My wife and I ultimately decided that the safest breakfast option was to sit outside and order off the menu.  Even though I prefer the resort’s buffet options over their menu options, this proved to be a much nicer and less stressful way to start each day.

Eating out during a Pandemic

The restaurant and wine-bar named Pour in Petoskey has incredibly good food, but room for only one group to sit outside. The food is so good that we ate there twice, inside, despite preferring in general to eat outdoors.

Given the guidance that says to wear masks indoors, eating at restaurants poses a bit of a dilemma.  The current rule in Michigan is to wear face masks when moving about the restaurant but it’s OK to remove masks when seated.  Restaurants are also supposed to set up all tables to ensure a minimum of 6 feet of separation between guests.  During this trip, we ate out indoors at three different restaurants.  Two separated guests very well, the third did not.

Eating outside in Charlevoix.
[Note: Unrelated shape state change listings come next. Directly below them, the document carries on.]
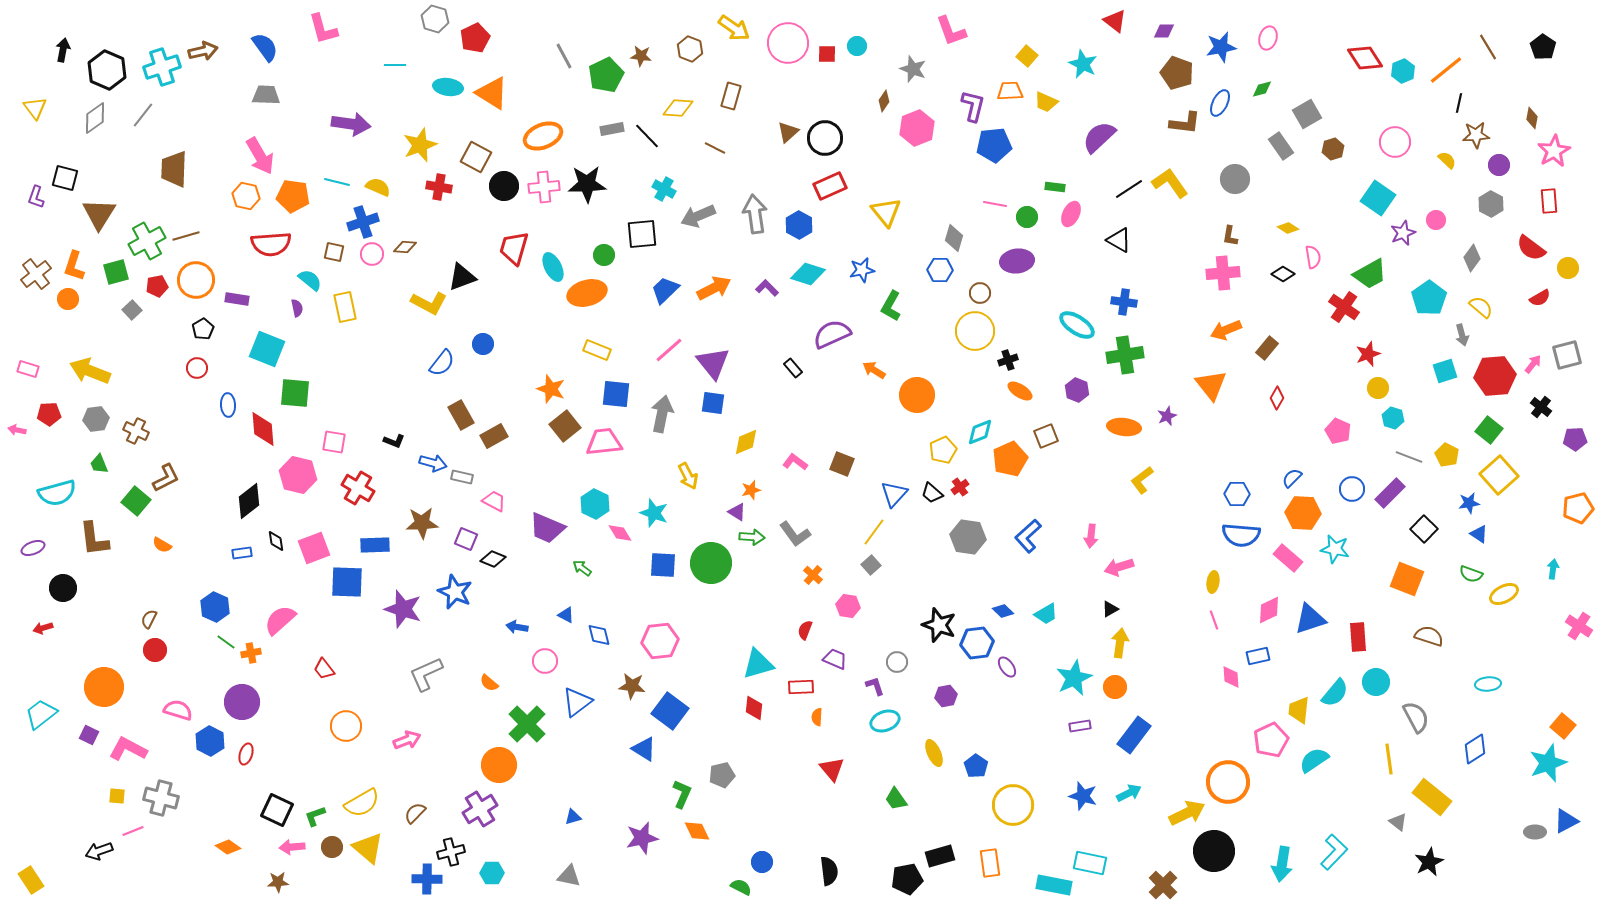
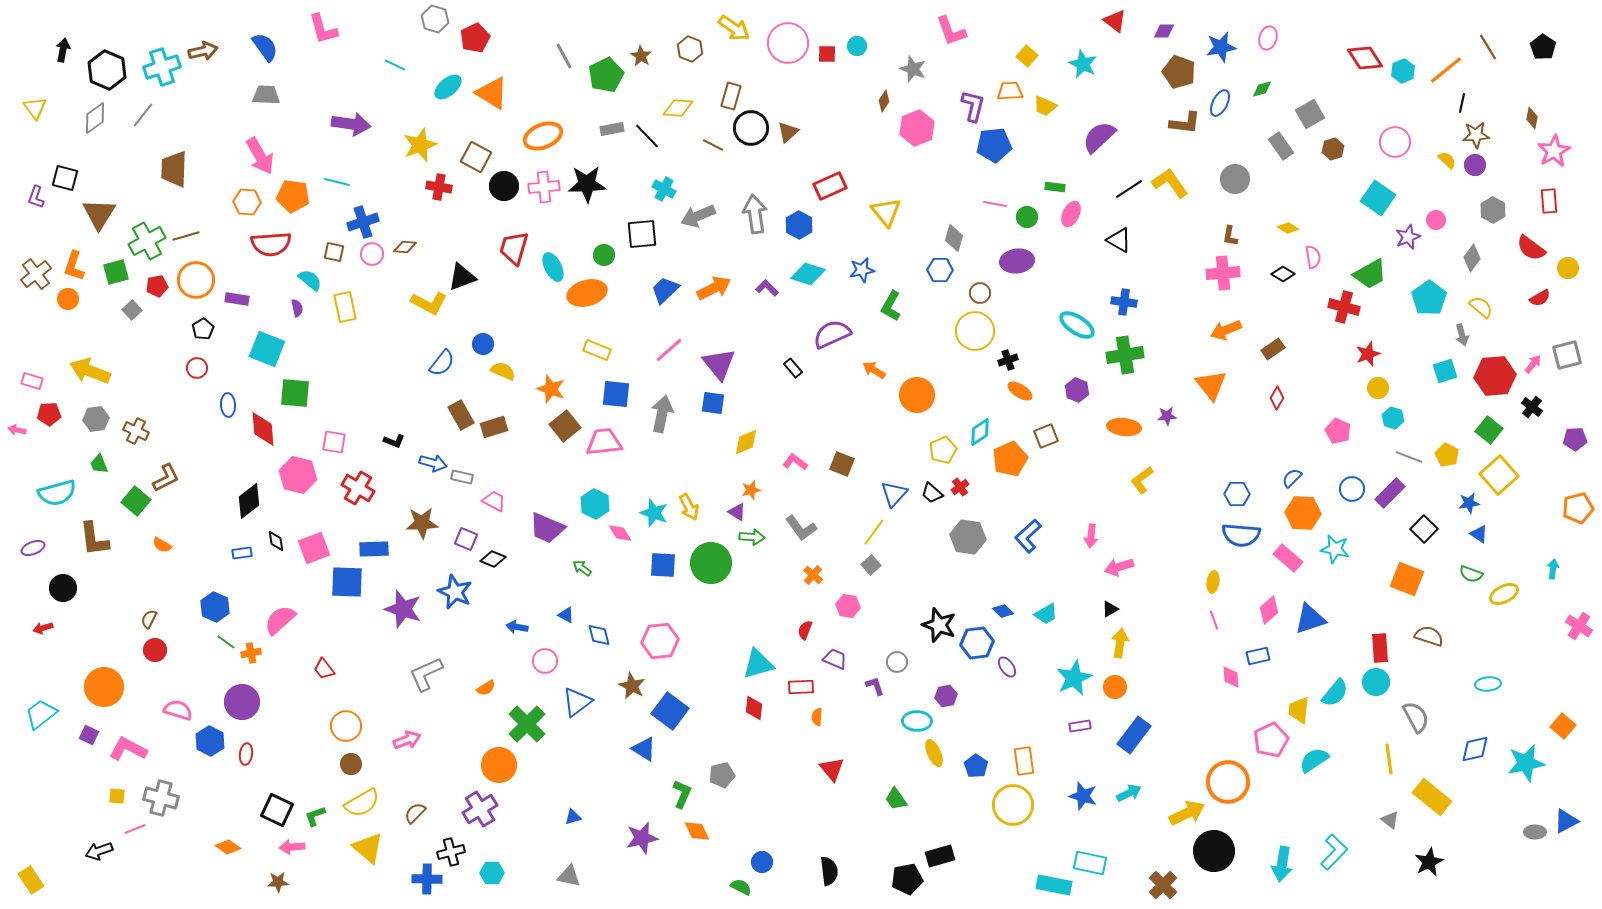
brown star at (641, 56): rotated 25 degrees clockwise
cyan line at (395, 65): rotated 25 degrees clockwise
brown pentagon at (1177, 73): moved 2 px right, 1 px up
cyan ellipse at (448, 87): rotated 48 degrees counterclockwise
yellow trapezoid at (1046, 102): moved 1 px left, 4 px down
black line at (1459, 103): moved 3 px right
gray square at (1307, 114): moved 3 px right
black circle at (825, 138): moved 74 px left, 10 px up
brown line at (715, 148): moved 2 px left, 3 px up
purple circle at (1499, 165): moved 24 px left
yellow semicircle at (378, 187): moved 125 px right, 184 px down
orange hexagon at (246, 196): moved 1 px right, 6 px down; rotated 8 degrees counterclockwise
gray hexagon at (1491, 204): moved 2 px right, 6 px down
purple star at (1403, 233): moved 5 px right, 4 px down
red cross at (1344, 307): rotated 20 degrees counterclockwise
brown rectangle at (1267, 348): moved 6 px right, 1 px down; rotated 15 degrees clockwise
purple triangle at (713, 363): moved 6 px right, 1 px down
pink rectangle at (28, 369): moved 4 px right, 12 px down
black cross at (1541, 407): moved 9 px left
purple star at (1167, 416): rotated 18 degrees clockwise
cyan diamond at (980, 432): rotated 12 degrees counterclockwise
brown rectangle at (494, 436): moved 9 px up; rotated 12 degrees clockwise
yellow arrow at (688, 476): moved 1 px right, 31 px down
gray L-shape at (795, 534): moved 6 px right, 6 px up
blue rectangle at (375, 545): moved 1 px left, 4 px down
pink diamond at (1269, 610): rotated 16 degrees counterclockwise
red rectangle at (1358, 637): moved 22 px right, 11 px down
orange semicircle at (489, 683): moved 3 px left, 5 px down; rotated 72 degrees counterclockwise
brown star at (632, 686): rotated 20 degrees clockwise
cyan ellipse at (885, 721): moved 32 px right; rotated 20 degrees clockwise
blue diamond at (1475, 749): rotated 20 degrees clockwise
red ellipse at (246, 754): rotated 10 degrees counterclockwise
cyan star at (1548, 763): moved 22 px left; rotated 9 degrees clockwise
gray triangle at (1398, 822): moved 8 px left, 2 px up
pink line at (133, 831): moved 2 px right, 2 px up
brown circle at (332, 847): moved 19 px right, 83 px up
orange rectangle at (990, 863): moved 34 px right, 102 px up
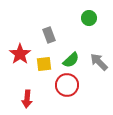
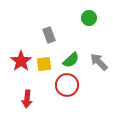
red star: moved 1 px right, 7 px down
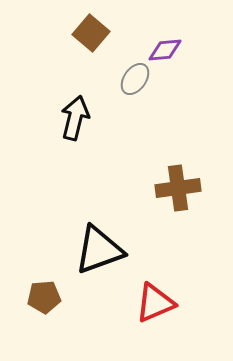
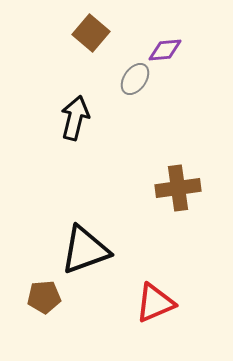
black triangle: moved 14 px left
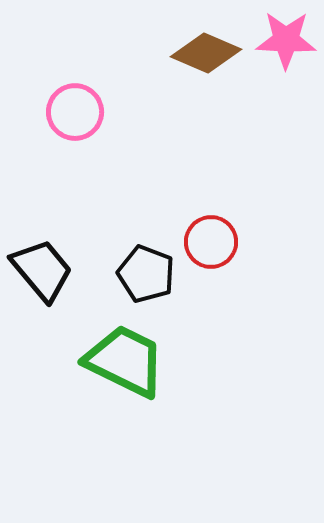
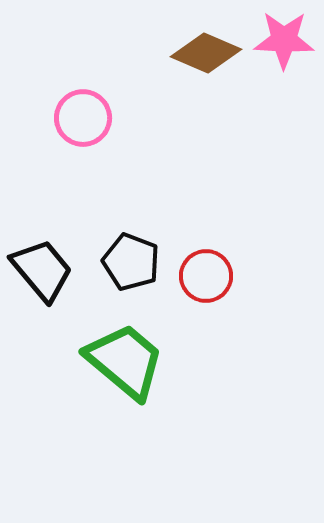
pink star: moved 2 px left
pink circle: moved 8 px right, 6 px down
red circle: moved 5 px left, 34 px down
black pentagon: moved 15 px left, 12 px up
green trapezoid: rotated 14 degrees clockwise
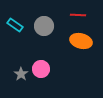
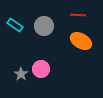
orange ellipse: rotated 15 degrees clockwise
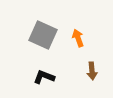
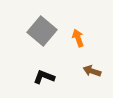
gray square: moved 1 px left, 4 px up; rotated 16 degrees clockwise
brown arrow: rotated 114 degrees clockwise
We bought crêpes at “That French Place”.

We ultimately decided that we felt safer eating outdoors.  At some restaurants we got food to-go and found places to eat outside.  Some had their own outdoor seating. The Legs Inn had the best outdoor setup of any of the places we visited:

Legs Inn restaurant offers plenty of outdoor seating and plenty of room between tables.

Once, we picked up food curb-side at a pizza place and brought it back to the resort to eat on our balcony.  The view wasn’t bad:

Inn at Bay Harbor sunset view from bedroom balcony

We were very lucky weather-wise and so eating outside was never a problem.

Safe activities for a Pandemic vacation

We spent our time happily walking, hiking, biking, and relaxing outdoors.  We never felt the least bit unsafe…

Michigan Beach Park, Charlevoix
Charlevoix City Marina
Biking Petoskey to Harbor Springs and back.
Bear River Trail, Petoskey
Relaxing on our balcony at the Inn at Bay Harbor
People were pretty good about keeping social distanced at the pool at the Inn at Bay Harbor

Bottom Line: Conclusions About Taking a Pandemic Vacation

By visiting an area with very low COVID-19 exposure, and by minimizing our time indoors except in our own hotel room, and by wearing masks when we were indoors, we almost always felt safe during this trip.  As a result, we were able to fully enjoy this terrific vacation.

I can’t tell you whether traveling now is right for you.  That’s a very personal decision.  But if you’re trying to decide, hopefully my trip report will help a little to get an idea of what you might face.  Keep in mind, though, that we happened to visit an area where people and businesses on the whole proved to be very good at following current best practices.  You are likely to find extremely different compliance rates in other towns both within Michigan and across the country.